INFORMATION SHOWN:
Segment Open

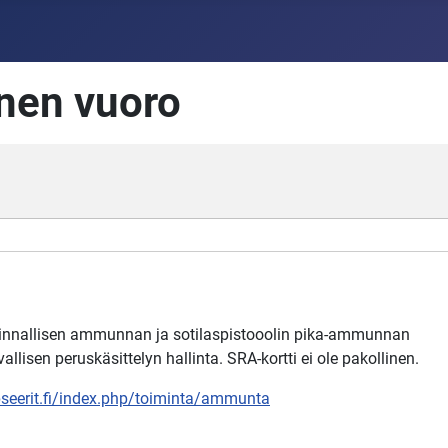
inen vuoro
iminnallisen ammunnan ja sotilaspistooolin pika-ammunnan
vallisen peruskäsittelyn hallinta. SRA-kortti ei ole pakollinen.
upseerit.fi/index.php/toiminta/ammunta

Segment Closed

WORK INSTRUCTION: Output only the lines running from the line with "iminnallisen ammunnan ja" through the final line of the data, inclusive.

TASK ANSWER:
iminnallisen ammunnan ja sotilaspistooolin pika-ammunnan
vallisen peruskäsittelyn hallinta. SRA-kortti ei ole pakollinen.
upseerit.fi/index.php/toiminta/ammunta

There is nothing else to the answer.